There is also the question of municipal buy-in. Local governments derive revenue from licensing fees and wield inspections as informal negotiating tools. A top-down code that strips those levers may encounter quiet resistance, especially in smaller towns where personal relationships still drive administrative decisions.
Timeline and Next Steps
Public consultation opens in autumn 2026, with stakeholder comments due by year-end. Depending on the legislative route chosen, the code could take effect anywhere from Q1 2027 (decree-law) to Q3 2027 (full parliamentary procedure). In the interim, the government pledges to maintain the 60-day processing guarantee at IAPMEI, AICEP, and Turismo de Portugal as proof of concept.

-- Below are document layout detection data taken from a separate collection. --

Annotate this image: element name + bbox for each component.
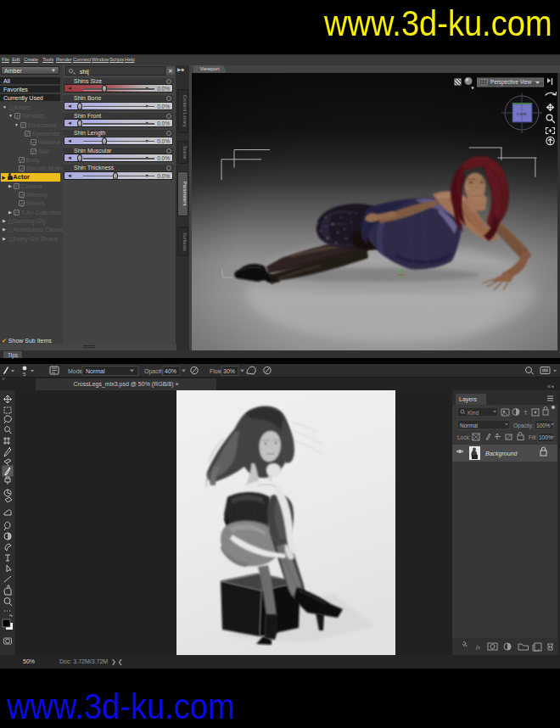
svg-text:100%: 100% — [536, 423, 551, 428]
svg-text:Perspective View: Perspective View — [490, 79, 532, 86]
svg-text:100%: 100% — [539, 434, 553, 440]
svg-text:Background: Background — [485, 451, 518, 457]
svg-text:30%: 30% — [223, 368, 235, 374]
svg-text:40%: 40% — [165, 368, 176, 374]
svg-text:Normal: Normal — [460, 423, 479, 428]
svg-text:Fill:: Fill: — [529, 434, 537, 440]
svg-text:5: 5 — [23, 372, 26, 377]
svg-text:Layers: Layers — [459, 396, 478, 403]
svg-text:fx: fx — [476, 644, 481, 651]
svg-text:T: T — [524, 409, 528, 417]
svg-text:Normal: Normal — [86, 368, 105, 374]
svg-text:Opacity:: Opacity: — [513, 423, 534, 429]
svg-text:Lock:: Lock: — [457, 434, 471, 440]
svg-text:z axis: z axis — [517, 112, 527, 116]
svg-text:Kind: Kind — [468, 410, 479, 416]
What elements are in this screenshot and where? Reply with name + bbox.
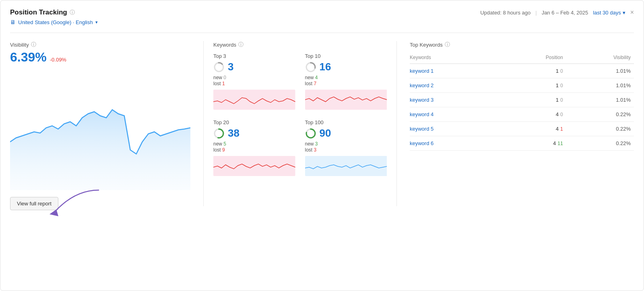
keyword-link[interactable]: keyword 4 [410,111,433,117]
col-header-visibility: Visibility [566,53,634,64]
monitor-icon: 🖥 [10,19,16,25]
visibility-value-row: 6.39% -0.09% [10,50,190,65]
visibility-cell: 1.01% [566,78,634,93]
arrow-decoration [42,186,107,218]
chevron-down-icon: ▾ [623,10,625,16]
position-cell: 411 [499,136,566,151]
location-selector[interactable]: 🖥 United States (Google) · English ▾ [10,19,634,25]
position-delta: 0 [560,83,563,88]
visibility-delta: -0.09% [50,57,66,63]
keyword-cell: keyword 5 [410,122,499,136]
header-separator [10,33,634,33]
keyword-cell: keyword 4 [410,107,499,122]
position-cell: 10 [499,64,566,78]
period-selector[interactable]: last 30 days ▾ [593,10,625,16]
visibility-percent: 6.39% [10,50,47,65]
keyword-link[interactable]: keyword 2 [410,82,433,88]
position-cell: 40 [499,107,566,122]
card-number-top10: 16 [320,61,331,73]
card-count-row-top100: 90 [305,127,387,139]
card-label-top3: Top 3 [213,53,295,59]
mini-chart-top10 [305,90,387,110]
position-delta: 0 [560,68,563,74]
card-stats-top10: new 4 lost 7 [305,75,387,86]
top-keywords-section: Top Keywords ⓘ Keywords Position Visibil… [396,41,634,206]
col-header-position: Position [499,53,566,64]
widget-header: Position Tracking ⓘ Updated: 8 hours ago… [10,8,634,16]
stat-lost-top20: lost 9 [213,147,295,153]
visibility-section: Visibility ⓘ 6.39% -0.09% [10,41,203,206]
header-left: Position Tracking ⓘ [10,8,75,16]
title-info-icon[interactable]: ⓘ [70,9,75,16]
keyword-link[interactable]: keyword 1 [410,68,433,74]
position-value: 4 [556,111,559,117]
keywords-grid: Top 3 3 new 0 lost 1 [213,53,387,176]
card-stats-top20: new 5 lost 9 [213,141,295,153]
donut-ring-top100 [305,128,316,139]
keyword-card-top10: Top 10 16 new 4 lost 7 [305,53,387,110]
visibility-label: Visibility ⓘ [10,41,190,48]
divider: | [535,10,537,16]
position-cell: 10 [499,78,566,93]
keyword-link[interactable]: keyword 6 [410,140,433,146]
svg-marker-0 [50,209,58,216]
widget-title: Position Tracking [10,8,67,16]
mini-chart-top20 [213,156,295,176]
stat-new-top100: new 3 [305,141,387,147]
keyword-cell: keyword 3 [410,93,499,107]
svg-rect-9 [213,156,295,176]
position-value: 1 [556,68,559,74]
keyword-cell: keyword 1 [410,64,499,78]
table-row: keyword 4400.22% [410,107,634,122]
position-delta: 1 [560,126,563,132]
location-chevron-icon: ▾ [95,20,98,25]
position-value: 1 [556,97,559,103]
position-delta: 0 [560,97,563,103]
keyword-link[interactable]: keyword 5 [410,126,433,132]
card-label-top10: Top 10 [305,53,387,59]
visibility-info-icon[interactable]: ⓘ [31,41,36,48]
keywords-info-icon[interactable]: ⓘ [238,41,244,48]
card-stats-top3: new 0 lost 1 [213,75,295,86]
card-label-top20: Top 20 [213,119,295,125]
card-stats-top100: new 3 lost 3 [305,141,387,153]
col-header-keywords: Keywords [410,53,499,64]
svg-rect-6 [305,90,387,110]
position-value: 4 [556,126,559,132]
keyword-card-top20: Top 20 38 new 5 lost 9 [213,119,295,176]
date-range-text: Jan 6 – Feb 4, 2025 [542,10,588,16]
card-count-row-top20: 38 [213,127,295,139]
period-label: last 30 days [593,10,621,16]
header-right: Updated: 8 hours ago | Jan 6 – Feb 4, 20… [480,9,634,16]
visibility-cell: 1.01% [566,93,634,107]
stat-new-top20: new 5 [213,141,295,147]
table-row: keyword 3101.01% [410,93,634,107]
card-count-row-top10: 16 [305,61,387,73]
location-text: United States (Google) · English [18,19,93,25]
top-keywords-info-icon[interactable]: ⓘ [445,41,450,48]
keyword-card-top3: Top 3 3 new 0 lost 1 [213,53,295,110]
updated-text: Updated: 8 hours ago [480,10,530,16]
keyword-cell: keyword 6 [410,136,499,151]
visibility-cell: 0.22% [566,107,634,122]
top-keywords-table: Keywords Position Visibility keyword 110… [410,53,634,151]
visibility-chart [10,70,190,190]
position-cell: 10 [499,93,566,107]
keyword-cell: keyword 2 [410,78,499,93]
position-delta: 0 [560,112,563,117]
position-tracking-widget: Position Tracking ⓘ Updated: 8 hours ago… [0,0,644,291]
table-row: keyword 1101.01% [410,64,634,78]
keyword-card-top100: Top 100 90 new 3 lost 3 [305,119,387,176]
visibility-cell: 0.22% [566,136,634,151]
keywords-label: Keywords ⓘ [213,41,387,48]
visibility-chart-container: View full report [10,70,190,206]
donut-ring-top20 [213,128,225,139]
card-number-top100: 90 [320,127,331,139]
visibility-cell: 1.01% [566,64,634,78]
table-row: keyword 5410.22% [410,122,634,136]
visibility-cell: 0.22% [566,122,634,136]
card-label-top100: Top 100 [305,119,387,125]
stat-lost-top3: lost 1 [213,81,295,86]
keyword-link[interactable]: keyword 3 [410,97,433,103]
close-button[interactable]: × [630,9,634,16]
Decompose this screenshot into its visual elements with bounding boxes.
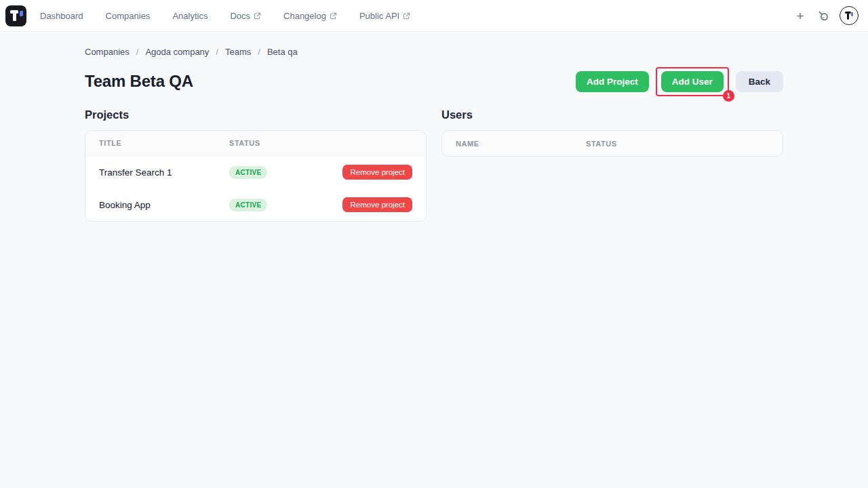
column-header-status: STATUS [229, 139, 412, 147]
main-nav: Dashboard Companies Analytics Docs Chang… [40, 11, 410, 21]
nav-item-label: Public API [359, 11, 399, 21]
projects-table: TITLE STATUS Transfer Search 1 ACTIVE Re… [85, 130, 427, 222]
nav-item-public-api[interactable]: Public API [359, 11, 410, 21]
nav-item-label: Changelog [283, 11, 326, 21]
user-avatar[interactable] [840, 6, 859, 25]
remove-project-button[interactable]: Remove project [342, 197, 412, 212]
page-header: Team Beta QA Add Project Add User 1 Back [85, 68, 783, 94]
main-content: Companies / Agoda company / Teams / Beta… [85, 32, 783, 222]
projects-heading: Projects [85, 108, 427, 121]
nav-item-companies[interactable]: Companies [106, 11, 151, 21]
users-section: Users NAME STATUS [441, 108, 783, 222]
breadcrumb-agoda-company[interactable]: Agoda company [145, 47, 209, 57]
remove-project-button[interactable]: Remove project [342, 165, 412, 180]
column-header-status: STATUS [586, 140, 769, 148]
users-heading: Users [441, 108, 783, 121]
brand-logo-icon [5, 5, 26, 26]
nav-item-label: Companies [106, 11, 151, 21]
table-row: Booking App ACTIVE Remove project [85, 188, 426, 221]
search-icon[interactable] [817, 9, 829, 22]
external-link-icon [330, 12, 337, 20]
projects-section: Projects TITLE STATUS Transfer Search 1 … [85, 108, 427, 222]
avatar-logo-icon [840, 7, 858, 24]
nav-item-label: Dashboard [40, 11, 83, 21]
top-nav-bar: Dashboard Companies Analytics Docs Chang… [0, 0, 868, 32]
page-title: Team Beta QA [85, 72, 193, 91]
breadcrumb-beta-qa: Beta qa [267, 47, 298, 57]
nav-item-changelog[interactable]: Changelog [283, 11, 337, 21]
nav-item-analytics[interactable]: Analytics [172, 11, 208, 21]
external-link-icon [254, 12, 261, 20]
project-title: Booking App [99, 200, 229, 210]
status-badge: ACTIVE [229, 166, 267, 179]
page-actions: Add Project Add User 1 Back [576, 67, 783, 96]
column-header-title: TITLE [99, 139, 229, 147]
users-table: NAME STATUS [441, 130, 783, 157]
nav-item-docs[interactable]: Docs [230, 11, 261, 21]
external-link-icon [403, 12, 410, 20]
breadcrumb-separator: / [136, 47, 139, 57]
users-table-header: NAME STATUS [442, 131, 783, 156]
status-badge: ACTIVE [229, 199, 267, 211]
breadcrumb: Companies / Agoda company / Teams / Beta… [85, 47, 783, 57]
breadcrumb-companies[interactable]: Companies [85, 47, 130, 57]
plus-icon[interactable]: + [793, 9, 807, 22]
breadcrumb-separator: / [216, 47, 218, 57]
content-columns: Projects TITLE STATUS Transfer Search 1 … [85, 108, 783, 222]
nav-item-label: Analytics [172, 11, 208, 21]
topbar-right: + [793, 6, 859, 25]
brand-logo[interactable] [5, 5, 26, 26]
nav-item-dashboard[interactable]: Dashboard [40, 11, 83, 21]
breadcrumb-separator: / [258, 47, 260, 57]
project-title: Transfer Search 1 [99, 167, 229, 178]
table-row: Transfer Search 1 ACTIVE Remove project [85, 156, 426, 188]
breadcrumb-teams[interactable]: Teams [225, 47, 251, 57]
annotation-highlight-box: Add User 1 [656, 67, 729, 96]
nav-item-label: Docs [230, 11, 250, 21]
back-button[interactable]: Back [736, 71, 783, 92]
add-user-button[interactable]: Add User [661, 71, 724, 92]
column-header-name: NAME [456, 140, 586, 148]
add-project-button[interactable]: Add Project [576, 71, 649, 92]
projects-table-header: TITLE STATUS [85, 131, 426, 156]
annotation-step-badge: 1 [723, 90, 734, 102]
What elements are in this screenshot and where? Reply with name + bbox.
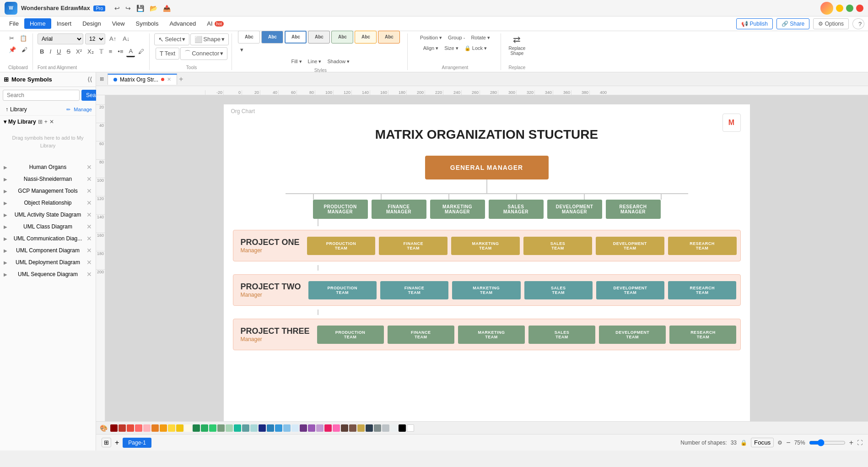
team-box-p1-finance[interactable]: FINANCETEAM	[379, 237, 447, 255]
library-item-nassi[interactable]: ▶ Nassi-Shneiderman ✕	[0, 173, 96, 185]
list-button[interactable]: ≡	[107, 47, 115, 56]
color-swatch-salmon[interactable]	[135, 424, 142, 432]
undo-button[interactable]: ↩	[113, 4, 122, 13]
font-name-select[interactable]: Arial	[38, 33, 83, 44]
team-box-p3-development[interactable]: DEVELOPMENTTEAM	[599, 326, 666, 344]
zoom-in-button[interactable]: +	[849, 439, 853, 447]
color-swatch-darkgreen[interactable]	[193, 424, 200, 432]
color-swatch-lightred[interactable]	[127, 424, 134, 432]
shadow-button[interactable]: Shadow ▾	[325, 57, 352, 66]
color-swatch-medgreen[interactable]	[209, 424, 216, 432]
library-item-uml-comm[interactable]: ▶ UML Communication Diag... ✕	[0, 233, 96, 244]
team-box-p2-marketing[interactable]: MARKETINGTEAM	[452, 281, 520, 299]
save-button[interactable]: 💾	[135, 4, 146, 13]
line-button[interactable]: Line ▾	[306, 57, 324, 66]
color-swatch-purple[interactable]	[308, 424, 315, 432]
remove-icon[interactable]: ✕	[86, 199, 92, 206]
group-button[interactable]: Group -	[446, 33, 467, 42]
color-swatch-green[interactable]	[201, 424, 208, 432]
publish-button[interactable]: 📢 Publish	[736, 18, 773, 29]
color-swatch-orange[interactable]	[160, 424, 167, 432]
color-swatch-palegreen[interactable]	[226, 424, 233, 432]
library-item-uml-class[interactable]: ▶ UML Class Diagram ✕	[0, 221, 96, 233]
paste-button[interactable]: 📌	[6, 45, 18, 54]
color-swatch-lightgreen[interactable]	[217, 424, 225, 432]
color-swatch-lightcyan[interactable]	[250, 424, 258, 432]
color-swatch-lavender[interactable]	[316, 424, 323, 432]
menu-item-insert[interactable]: Insert	[51, 18, 77, 29]
add-page-button[interactable]: +	[115, 439, 119, 447]
color-swatch-silver[interactable]	[390, 424, 398, 432]
menu-item-advanced[interactable]: Advanced	[164, 18, 201, 29]
fill-button[interactable]: Fill ▾	[289, 57, 304, 66]
color-swatch-gray[interactable]	[374, 424, 381, 432]
team-box-p1-research[interactable]: RESEARCHTEAM	[668, 237, 737, 255]
search-input[interactable]	[3, 90, 80, 101]
panel-collapse-button[interactable]: ⟨⟨	[87, 76, 92, 83]
color-swatch-brown[interactable]	[349, 424, 356, 432]
remove-icon[interactable]: ✕	[86, 187, 92, 195]
my-library-close-button[interactable]: ✕	[49, 119, 54, 125]
remove-icon[interactable]: ✕	[86, 211, 92, 218]
manager-box-sales[interactable]: SALES MANAGER	[489, 200, 544, 219]
color-swatch-lightblue[interactable]	[283, 424, 291, 432]
manager-box-finance[interactable]: FINANCE MANAGER	[372, 200, 426, 219]
shape-button[interactable]: ⬜ Shape ▾	[190, 33, 229, 45]
position-button[interactable]: Position ▾	[418, 33, 444, 42]
my-library-add-button[interactable]: +	[44, 119, 48, 125]
italic-button[interactable]: I	[47, 47, 54, 56]
connector-button[interactable]: ⌒ Connector ▾	[180, 47, 227, 60]
font-increase-button[interactable]: A↑	[107, 34, 119, 43]
color-swatch-white[interactable]	[407, 424, 414, 432]
color-swatch-medblue[interactable]	[275, 424, 282, 432]
redo-button[interactable]: ↪	[124, 4, 133, 13]
manager-box-marketing[interactable]: MARKETING MANAGER	[430, 200, 485, 219]
focus-button[interactable]: Focus	[751, 438, 774, 447]
manager-box-development[interactable]: DEVELOPMENT MANAGER	[547, 200, 602, 219]
library-item-uml-sequence[interactable]: ▶ UML Sequence Diagram ✕	[0, 268, 96, 280]
font-size-select[interactable]: 12	[85, 33, 105, 44]
color-swatch-hotpink[interactable]	[333, 424, 340, 432]
lock-button[interactable]: 🔒 Lock ▾	[462, 44, 489, 53]
team-box-p3-marketing[interactable]: MARKETINGTEAM	[458, 326, 525, 344]
style-more-button[interactable]: ▾	[238, 45, 246, 54]
team-box-p3-finance[interactable]: FINANCETEAM	[388, 326, 454, 344]
color-swatch-tan[interactable]	[357, 424, 365, 432]
color-swatch-navy[interactable]	[259, 424, 266, 432]
color-picker-icon[interactable]: 🎨	[100, 424, 108, 432]
library-item-uml-deploy[interactable]: ▶ UML Deployment Diagram ✕	[0, 256, 96, 268]
project-one-label[interactable]: PROJECT ONE Manager	[237, 234, 303, 257]
team-box-p2-production[interactable]: PRODUCTIONTEAM	[308, 281, 377, 299]
replace-shape-button[interactable]: ⇄ Replace Shape	[506, 33, 528, 56]
remove-icon[interactable]: ✕	[86, 175, 92, 183]
cut-button[interactable]: ✂	[7, 33, 16, 43]
zoom-slider[interactable]	[809, 439, 846, 446]
options-button[interactable]: ⚙ Options	[813, 18, 849, 29]
user-avatar[interactable]	[820, 2, 833, 15]
text-button[interactable]: T Text	[156, 48, 179, 60]
diagram-canvas[interactable]: Org Chart MATRIX ORGANIZATION STUCTURE G…	[224, 104, 750, 421]
team-box-p1-production[interactable]: PRODUCTIONTEAM	[307, 237, 376, 255]
subscript-button[interactable]: X₂	[85, 47, 96, 56]
color-swatch-darkgray[interactable]	[366, 424, 373, 432]
team-box-p2-research[interactable]: RESEARCHTEAM	[668, 281, 736, 299]
color-swatch-darkbrown[interactable]	[341, 424, 348, 432]
library-item-gcp[interactable]: ▶ GCP Management Tools ✕	[0, 185, 96, 197]
team-box-p2-development[interactable]: DEVELOPMENTTEAM	[596, 281, 664, 299]
library-item-uml-component[interactable]: ▶ UML Component Diagram ✕	[0, 244, 96, 256]
close-button[interactable]	[856, 5, 863, 12]
select-button[interactable]: ↖ Select ▾	[154, 33, 189, 45]
style-box-7[interactable]: Abc	[378, 31, 400, 43]
manager-box-research[interactable]: RESEARCH MANAGER	[606, 200, 661, 219]
menu-item-design[interactable]: Design	[77, 18, 106, 29]
color-swatch-cyan[interactable]	[242, 424, 249, 432]
team-box-p3-research[interactable]: RESEARCHTEAM	[669, 326, 736, 344]
remove-icon[interactable]: ✕	[86, 259, 92, 266]
open-button[interactable]: 📂	[148, 4, 159, 13]
color-swatch-lightyellow[interactable]	[184, 424, 192, 432]
copy-button[interactable]: 📋	[17, 33, 29, 43]
format-painter-button[interactable]: 🖌	[19, 45, 30, 54]
manage-link[interactable]: ✏ Manage	[66, 107, 92, 113]
gm-box[interactable]: GENERAL MANAGER	[425, 156, 549, 179]
minimize-button[interactable]	[836, 5, 843, 12]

For anyone planning to launch a business, apply for project co-financing, or expand operations in Portugal, the message is clear: the paperwork gauntlet is shrinking, and the state's default answer is shifting from "prove you deserve this" to "tell us you're starting, and we'll check later." Whether that promise survives contact with municipal reality will become evident once the first wave of entrepreneurs tests the new rules in 2027.